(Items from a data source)
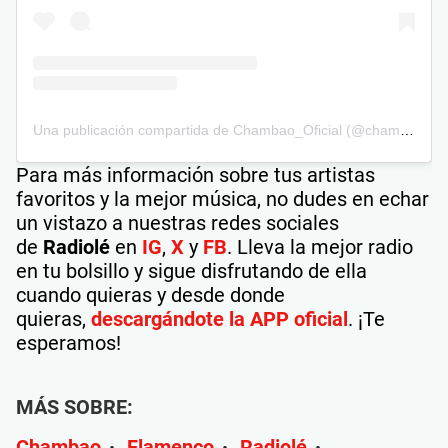
Una publicación compartida de Chambao_Oficial (@chambao_oficial)
Para más información sobre tus artistas
favoritos y la mejor música, no dudes en echar
un vistazo a nuestras redes sociales
de
Radiolé
en
IG
,
X
y
FB
. Lleva la mejor radio
en tu bolsillo y sigue disfrutando de ella
cuando quieras y desde donde
quieras,
descargándote la APP oficial
. ¡Te
esperamos!
MÁS SOBRE:
Chambao
Flamenco
Radiolé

What you should do: Without including any pictures, output each entry above exactly as it appears.

Result for this task:
Una publicación compartida de Chambao_Oficial (@chambao_oficial)
Para más información sobre tus artistas
favoritos y la mejor música, no dudes en echar
un vistazo a nuestras redes sociales
de
Radiolé
en
IG
,
X
y
FB
. Lleva la mejor radio
en tu bolsillo y sigue disfrutando de ella
cuando quieras y desde donde
quieras,
descargándote la APP oficial
. ¡Te
esperamos!
MÁS SOBRE:
Chambao
Flamenco
Radiolé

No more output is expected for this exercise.